I used to have my bank accounts with a credit union that served Social Security employees and some other federal agencies. Most of their branches and ATM machines were in the Baltimore/Washington area, but some were located here. Over a year ago they began closing or cutting back hours at their Philadelphia branches, removing ATMs, etc. While it's now possible to do so much bank business online or by phone, if there's a problem extreme enough that I want to go into an office and speak to someone in person, I want an office available. Since they were moving away, I moved on. I opened accounts with a regular bank, in part because of their heavily-advertised no-fee ATM card (besides not charging a fee for using their own machines, they refunded any fees charged by other institutions' ATMs), but also because they did not charge fees should you not keep a minimum balance.
Not long after, they merged with another bank. Then, a couple of months ago, they sent me information about changes as a result of the merger. Among them: maintenance fees that would only be waived if you kept a minimum daily balance: $4 per month for savings, and $15 per month for checking. So I've switched again, this time to another credit union.
Thus I found myself at a bank branch yesterday, closing out my old accounts. There was one customer service rep at a desk speaking with a customer, and a few others speaking to tellers or waiting for a customer service rep. Two different people in the bank at the time were there regarding the same issue: they couldn't get their ATM card to process a transaction, and then the machine kept their card. One of the tellers said it had to do with their PIN number: if you enter an incorrect PIN three times, the machine keeps the card. The customers spoke broken English so there may have been a miscommunication.

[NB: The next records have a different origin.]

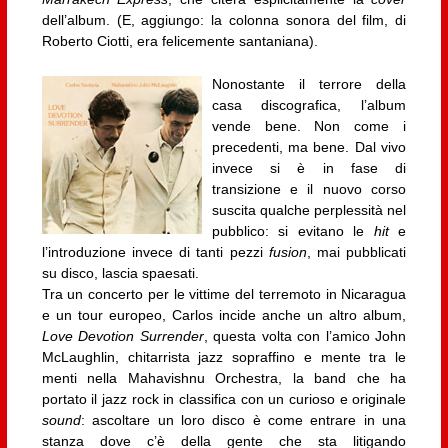
dell’album. (E, aggiungo: la colonna sonora del film, di
Roberto Ciotti, era felicemente santaniana).
Nonostante il terrore della
casa discografica, l’album
vende bene. Non come i
precedenti, ma bene. Dal vivo
invece si è in fase di
transizione e il nuovo corso
suscita qualche perplessità nel
pubblico: si evitano le
hit
e
l’introduzione invece di tanti pezzi
fusion
, mai pubblicati
su disco, lascia spaesati.
Tra un concerto per le vittime del terremoto in Nicaragua
e un tour europeo, Carlos incide anche un altro album,
Love Devotion Surrender
, questa volta con l’amico John
McLaughlin, chitarrista jazz sopraffino e mente tra le
menti nella Mahavishnu Orchestra, la band che ha
portato il jazz rock in classifica con un curioso e originale
sound
: ascoltare un loro disco è come entrare in una
stanza dove c’è della gente che sta litigando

I closed my accounts and left. When I got outside an elderly woman was at the ATM, and she stopped me. She said she put her card in, and the screen kept showing the usual ads for the bank instead of asking for her PIN. When she pushed the "cancel" button to try and get her card back, nothing happened. We pushed pretty much every button, to no avail. She was concerned about leaving the machine with her card still inside, so I offered to stand there and keep watch while she went inside to get some assistance.
A few minutes later she came back outside, alone. She said she was told there was no one who could get her card back, and she'd have to call her own bank (her card was from a different bank). I was really shocked that no one could open up the machine and get the card. Clearly the machine was malfunctioning -- three different people had their cards eaten in a matter of minutes!
There used to be a TV ad for a different bank in which a woman rushed in, saying she had to catch a flight in an hour and the machine ate her card. The scene then cut outside to the ATM, where the woman stood and her card came out of the machine. The woman is grateful, and you hear the voice of the man helping her (from inside the bank, his voice coming through the machine) saying, "You're welcome, have a nice day." At that moment an older man is coming up to the machine, so, because old people are depicted as feeble dolts on TV, he starts talking to the ATM: "I'd like to make a transfer...hello?"
So, unless the TV is lying to us, there seems to be no reason that someone at the bank could not have gotten that woman her card back yesterday. It just made me think that I closed my accounts there just in time.